Fernando Andres Sabag Montiel, a 35-year-old Brazilian, was taken into custody after he was caught in Fernandez de Kirchner’s face with the loaded gun in front of her home in Buenos Aires on Thursday night.
The suspect pulled the trigger on the Argentina-made 32-caliber Bersa 380 pistol, but it did not resolve, officials say.
“A man pointed a gun at her head and fired. Cristina is alive for a technical reason as yet unclear. The gun, which contained five bullets, did not fire even though the trigger was pulled,” President Alberto Fernandez said.
When officers later raided Montiel’s home, they discovered his huge stash of bullets, police sources told local newspaper La Nacion.
Montiel, who had previously been charged with possession of a knife last year, had rented rooms all over Buenos Aires and worked as a driver leading up to the attack, the sources added.
Authorities are still trying to determine a motive for the failed assassination attempt on Fernandez de Kirchner – which has long been divisive in Argentina and is currently facing possible corruption charges.
Fernandez de Kirchner, who has not yet spoken publicly about the ordeal, was pictured on Friday emerging from her home waving to supporters after a visit from President Fernandez.
The vice president was surrounded by security personnel and was in close contact with the hundreds of supporters who had gathered near her home when the assassination attempt took place at about 9 p.m. Thursday.
Footage showed the attacker pushing through the crowd and entering Fernandez de Kirchner’s feet before brandishing the gun at her face.
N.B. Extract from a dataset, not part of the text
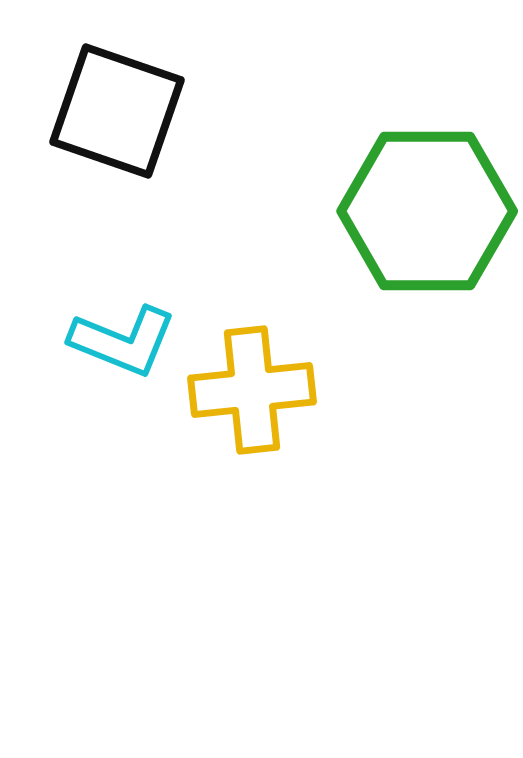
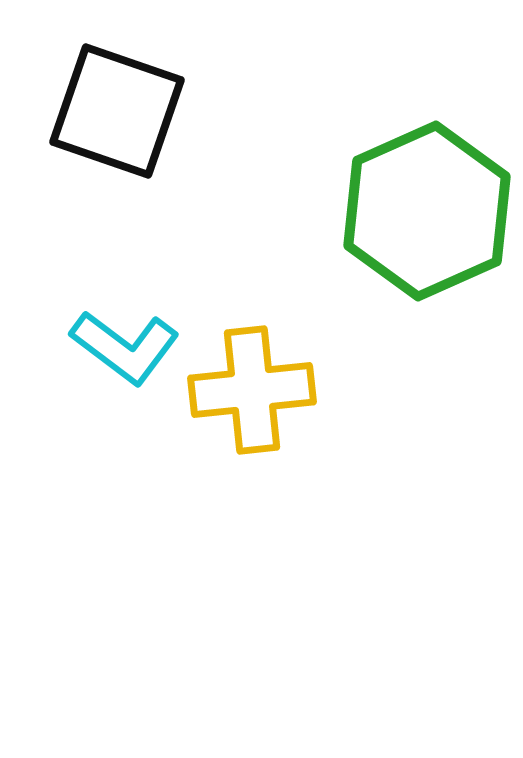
green hexagon: rotated 24 degrees counterclockwise
cyan L-shape: moved 2 px right, 6 px down; rotated 15 degrees clockwise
The veep could be seen crouching and covering her face with her hands as the suspect was quickly bundled away.
The weapon was found a few yards away, police said.
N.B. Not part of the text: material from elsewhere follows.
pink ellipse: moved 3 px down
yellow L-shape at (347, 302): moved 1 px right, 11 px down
Politicians from all sides in Argentina were quick to condemn the attack, which unfolded as political tensions continue to mount in the country amid an ongoing economic crisis driven by debt and inflation.
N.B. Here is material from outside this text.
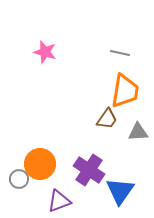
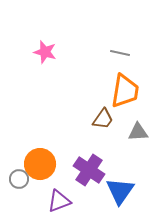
brown trapezoid: moved 4 px left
“This is the most serious event we have seen since Argentina returned to democracy,” President Fernandez said in a televised address, referring to the end of military rule in 1983.
US Secretary of State Antony Blinken also issued a statement on Friday condemning the attack, saying: “We stand with the Argentine government and the people in rejecting violence and hatred.”
Meanwhile, Miguel Angel Pichetto, a prominent lawmaker, quickly called for an investigation into how the suspect was even able to approach the vice president when she returned to her home.
“There needs to be an investigation into how this topic got so close. What happened to her safety?” Pichetto told the TN local television channel. “You have to evaluate why she was so alone at the time, that the person could almost come face to face.”
Crowds have gathered daily outside Fernandez de Kirchner’s home amid the ongoing corruption investigation she faces over an alleged plan to divert public funds while she was president between 2007 and 2015.
A prosecutor last month demanded that Fernandez de Kirchnera – who has denied any allegations – be given a 12-year prison sentence.